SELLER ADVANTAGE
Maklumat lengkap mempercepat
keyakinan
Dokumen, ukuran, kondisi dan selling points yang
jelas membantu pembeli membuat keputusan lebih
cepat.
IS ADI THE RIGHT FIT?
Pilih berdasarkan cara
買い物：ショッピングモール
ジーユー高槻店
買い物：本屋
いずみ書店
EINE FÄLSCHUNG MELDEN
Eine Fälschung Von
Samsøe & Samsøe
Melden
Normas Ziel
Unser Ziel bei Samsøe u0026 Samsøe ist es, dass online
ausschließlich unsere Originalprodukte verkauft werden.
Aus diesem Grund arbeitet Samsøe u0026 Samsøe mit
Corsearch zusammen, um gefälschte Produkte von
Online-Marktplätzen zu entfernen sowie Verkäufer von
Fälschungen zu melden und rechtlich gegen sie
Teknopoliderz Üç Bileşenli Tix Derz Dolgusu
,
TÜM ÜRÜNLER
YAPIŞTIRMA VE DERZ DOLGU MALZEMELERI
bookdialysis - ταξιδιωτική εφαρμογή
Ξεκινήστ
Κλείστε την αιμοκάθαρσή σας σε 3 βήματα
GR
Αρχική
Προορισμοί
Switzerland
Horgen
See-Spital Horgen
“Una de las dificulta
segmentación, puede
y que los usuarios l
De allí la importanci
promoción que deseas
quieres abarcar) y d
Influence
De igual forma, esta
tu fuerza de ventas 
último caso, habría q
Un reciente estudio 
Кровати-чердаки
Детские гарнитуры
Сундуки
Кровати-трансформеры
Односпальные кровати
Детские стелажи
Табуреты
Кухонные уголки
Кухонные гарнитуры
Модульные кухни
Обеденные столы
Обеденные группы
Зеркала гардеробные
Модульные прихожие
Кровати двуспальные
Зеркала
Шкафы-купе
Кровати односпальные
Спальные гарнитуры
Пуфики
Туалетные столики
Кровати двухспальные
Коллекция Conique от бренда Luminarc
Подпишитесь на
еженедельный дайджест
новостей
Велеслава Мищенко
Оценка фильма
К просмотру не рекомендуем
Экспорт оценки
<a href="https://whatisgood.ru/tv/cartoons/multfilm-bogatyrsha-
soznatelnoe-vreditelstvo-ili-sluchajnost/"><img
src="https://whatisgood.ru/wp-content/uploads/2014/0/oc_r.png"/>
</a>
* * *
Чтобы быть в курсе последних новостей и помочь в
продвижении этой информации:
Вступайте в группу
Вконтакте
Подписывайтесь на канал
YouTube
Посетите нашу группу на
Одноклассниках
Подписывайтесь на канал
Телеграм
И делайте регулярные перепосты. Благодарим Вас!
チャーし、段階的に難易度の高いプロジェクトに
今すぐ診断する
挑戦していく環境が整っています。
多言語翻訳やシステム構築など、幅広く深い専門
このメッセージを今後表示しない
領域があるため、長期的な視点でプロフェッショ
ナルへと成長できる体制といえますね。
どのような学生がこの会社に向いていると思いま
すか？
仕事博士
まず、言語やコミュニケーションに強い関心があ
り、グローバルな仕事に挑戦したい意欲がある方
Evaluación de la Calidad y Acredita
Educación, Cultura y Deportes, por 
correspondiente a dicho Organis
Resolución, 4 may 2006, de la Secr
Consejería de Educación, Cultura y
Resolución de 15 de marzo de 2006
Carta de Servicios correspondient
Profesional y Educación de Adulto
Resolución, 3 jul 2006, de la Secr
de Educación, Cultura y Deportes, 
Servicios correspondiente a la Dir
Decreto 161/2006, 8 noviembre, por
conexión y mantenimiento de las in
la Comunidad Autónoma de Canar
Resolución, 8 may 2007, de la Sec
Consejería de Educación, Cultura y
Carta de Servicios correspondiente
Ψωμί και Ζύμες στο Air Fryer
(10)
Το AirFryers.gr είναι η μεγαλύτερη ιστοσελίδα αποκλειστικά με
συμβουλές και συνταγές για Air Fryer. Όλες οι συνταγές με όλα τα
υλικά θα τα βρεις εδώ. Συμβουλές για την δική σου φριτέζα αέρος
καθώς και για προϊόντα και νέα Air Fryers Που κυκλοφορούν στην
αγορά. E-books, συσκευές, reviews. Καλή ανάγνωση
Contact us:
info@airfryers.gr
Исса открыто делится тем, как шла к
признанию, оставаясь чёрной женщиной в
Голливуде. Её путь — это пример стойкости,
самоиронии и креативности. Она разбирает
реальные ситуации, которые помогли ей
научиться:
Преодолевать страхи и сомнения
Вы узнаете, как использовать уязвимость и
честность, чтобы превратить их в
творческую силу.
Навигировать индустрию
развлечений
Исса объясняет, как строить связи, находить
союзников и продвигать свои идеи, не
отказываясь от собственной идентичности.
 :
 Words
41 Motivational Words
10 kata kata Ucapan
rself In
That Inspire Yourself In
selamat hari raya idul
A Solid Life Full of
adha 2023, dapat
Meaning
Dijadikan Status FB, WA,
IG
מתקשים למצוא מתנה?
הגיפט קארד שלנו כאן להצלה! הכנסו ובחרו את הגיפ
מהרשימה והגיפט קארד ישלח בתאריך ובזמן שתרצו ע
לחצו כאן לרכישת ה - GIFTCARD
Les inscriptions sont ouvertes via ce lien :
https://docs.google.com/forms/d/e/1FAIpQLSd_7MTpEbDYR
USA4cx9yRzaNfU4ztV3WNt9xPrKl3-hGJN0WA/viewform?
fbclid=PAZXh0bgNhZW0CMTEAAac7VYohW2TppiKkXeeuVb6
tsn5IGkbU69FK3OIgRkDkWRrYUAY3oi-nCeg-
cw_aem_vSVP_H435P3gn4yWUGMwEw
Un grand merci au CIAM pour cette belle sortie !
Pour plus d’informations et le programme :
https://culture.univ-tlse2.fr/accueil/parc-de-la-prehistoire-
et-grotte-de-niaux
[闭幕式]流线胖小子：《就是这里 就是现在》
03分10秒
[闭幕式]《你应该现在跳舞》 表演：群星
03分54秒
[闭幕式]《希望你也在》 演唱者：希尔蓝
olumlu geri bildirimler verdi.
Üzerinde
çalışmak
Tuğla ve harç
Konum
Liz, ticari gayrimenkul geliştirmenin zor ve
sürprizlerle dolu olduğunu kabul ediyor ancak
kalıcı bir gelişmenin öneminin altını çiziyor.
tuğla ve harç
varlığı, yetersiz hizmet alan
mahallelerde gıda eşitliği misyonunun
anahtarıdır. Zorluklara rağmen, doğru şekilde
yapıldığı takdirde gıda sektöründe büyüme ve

- _What the task requires_: Would you copy out each record precisely as it stands?

- _Your response_:
SELLER ADVANTAGE
Maklumat lengkap mempercepat
keyakinan
Dokumen, ukuran, kondisi dan selling points yang
jelas membantu pembeli membuat keputusan lebih
cepat.
IS ADI THE RIGHT FIT?
Pilih berdasarkan cara
買い物：ショッピングモール
ジーユー高槻店
買い物：本屋
いずみ書店
EINE FÄLSCHUNG MELDEN
Eine Fälschung Von
Samsøe & Samsøe
Melden
Normas Ziel
Unser Ziel bei Samsøe u0026 Samsøe ist es, dass online
ausschließlich unsere Originalprodukte verkauft werden.
Aus diesem Grund arbeitet Samsøe u0026 Samsøe mit
Corsearch zusammen, um gefälschte Produkte von
Online-Marktplätzen zu entfernen sowie Verkäufer von
Fälschungen zu melden und rechtlich gegen sie
Teknopoliderz Üç Bileşenli Tix Derz Dolgusu
,
TÜM ÜRÜNLER
YAPIŞTIRMA VE DERZ DOLGU MALZEMELERI
bookdialysis - ταξιδιωτική εφαρμογή
Ξεκινήστ
Κλείστε την αιμοκάθαρσή σας σε 3 βήματα
GR
Αρχική
Προορισμοί
Switzerland
Horgen
See-Spital Horgen
“Una de las dificulta
segmentación, puede
y que los usuarios l
De allí la importanci
promoción que deseas
quieres abarcar) y d
Influence
De igual forma, esta
tu fuerza de ventas 
último caso, habría q
Un reciente estudio 
Кровати-чердаки
Детские гарнитуры
Сундуки
Кровати-трансформеры
Односпальные кровати
Детские стелажи
Табуреты
Кухонные уголки
Кухонные гарнитуры
Модульные кухни
Обеденные столы
Обеденные группы
Зеркала гардеробные
Модульные прихожие
Кровати двуспальные
Зеркала
Шкафы-купе
Кровати односпальные
Спальные гарнитуры
Пуфики
Туалетные столики
Кровати двухспальные
Коллекция Conique от бренда Luminarc
Подпишитесь на
еженедельный дайджест
новостей
Велеслава Мищенко
Оценка фильма
К просмотру не рекомендуем
Экспорт оценки
<a href="https://whatisgood.ru/tv/cartoons/multfilm-bogatyrsha-
soznatelnoe-vreditelstvo-ili-sluchajnost/"><img
src="https://whatisgood.ru/wp-content/uploads/2014/0/oc_r.png"/>
</a>
* * *
Чтобы быть в курсе последних новостей и помочь в
продвижении этой информации:
Вступайте в группу
Вконтакте
Подписывайтесь на канал
YouTube
Посетите нашу группу на
Одноклассниках
Подписывайтесь на канал
Телеграм
И делайте регулярные перепосты. Благодарим Вас!
チャーし、段階的に難易度の高いプロジェクトに
今すぐ診断する
挑戦していく環境が整っています。
多言語翻訳やシステム構築など、幅広く深い専門
このメッセージを今後表示しない
領域があるため、長期的な視点でプロフェッショ
ナルへと成長できる体制といえますね。
どのような学生がこの会社に向いていると思いま
すか？
仕事博士
まず、言語やコミュニケーションに強い関心があ
り、グローバルな仕事に挑戦したい意欲がある方
Evaluación de la Calidad y Acredita
Educación, Cultura y Deportes, por 
correspondiente a dicho Organis
Resolución, 4 may 2006, de la Secr
Consejería de Educación, Cultura y
Resolución de 15 de marzo de 2006
Carta de Servicios correspondient
Profesional y Educación de Adulto
Resolución, 3 jul 2006, de la Secr
de Educación, Cultura y Deportes, 
Servicios correspondiente a la Dir
Decreto 161/2006, 8 noviembre, por
conexión y mantenimiento de las in
la Comunidad Autónoma de Canar
Resolución, 8 may 2007, de la Sec
Consejería de Educación, Cultura y
Carta de Servicios correspondiente
Ψωμί και Ζύμες στο Air Fryer
(10)
Το AirFryers.gr είναι η μεγαλύτερη ιστοσελίδα αποκλειστικά με
συμβουλές και συνταγές για Air Fryer. Όλες οι συνταγές με όλα τα
υλικά θα τα βρεις εδώ. Συμβουλές για την δική σου φριτέζα αέρος
καθώς και για προϊόντα και νέα Air Fryers Που κυκλοφορούν στην
αγορά. E-books, συσκευές, reviews. Καλή ανάγνωση
Contact us:
info@airfryers.gr
Исса открыто делится тем, как шла к
признанию, оставаясь чёрной женщиной в
Голливуде. Её путь — это пример стойкости,
самоиронии и креативности. Она разбирает
реальные ситуации, которые помогли ей
научиться:
Преодолевать страхи и сомнения
Вы узнаете, как использовать уязвимость и
честность, чтобы превратить их в
творческую силу.
Навигировать индустрию
развлечений
Исса объясняет, как строить связи, находить
союзников и продвигать свои идеи, не
отказываясь от собственной идентичности.
 :
 Words
41 Motivational Words
10 kata kata Ucapan
rself In
That Inspire Yourself In
selamat hari raya idul
A Solid Life Full of
adha 2023, dapat
Meaning
Dijadikan Status FB, WA,
IG
מתקשים למצוא מתנה?
הגיפט קארד שלנו כאן להצלה! הכנסו ובחרו את הגיפ
מהרשימה והגיפט קארד ישלח בתאריך ובזמן שתרצו ע
לחצו כאן לרכישת ה - GIFTCARD
Les inscriptions sont ouvertes via ce lien :
https://docs.google.com/forms/d/e/1FAIpQLSd_7MTpEbDYR
USA4cx9yRzaNfU4ztV3WNt9xPrKl3-hGJN0WA/viewform?
fbclid=PAZXh0bgNhZW0CMTEAAac7VYohW2TppiKkXeeuVb6
tsn5IGkbU69FK3OIgRkDkWRrYUAY3oi-nCeg-
cw_aem_vSVP_H435P3gn4yWUGMwEw
Un grand merci au CIAM pour cette belle sortie !
Pour plus d’informations et le programme :
https://culture.univ-tlse2.fr/accueil/parc-de-la-prehistoire-
et-grotte-de-niaux
[闭幕式]流线胖小子：《就是这里 就是现在》
03分10秒
[闭幕式]《你应该现在跳舞》 表演：群星
03分54秒
[闭幕式]《希望你也在》 演唱者：希尔蓝
olumlu geri bildirimler verdi.
Üzerinde
çalışmak
Tuğla ve harç
Konum
Liz, ticari gayrimenkul geliştirmenin zor ve
sürprizlerle dolu olduğunu kabul ediyor ancak
kalıcı bir gelişmenin öneminin altını çiziyor.
tuğla ve harç
varlığı, yetersiz hizmet alan
mahallelerde gıda eşitliği misyonunun
anahtarıdır. Zorluklara rağmen, doğru şekilde
yapıldığı takdirde gıda sektöründe büyüme ve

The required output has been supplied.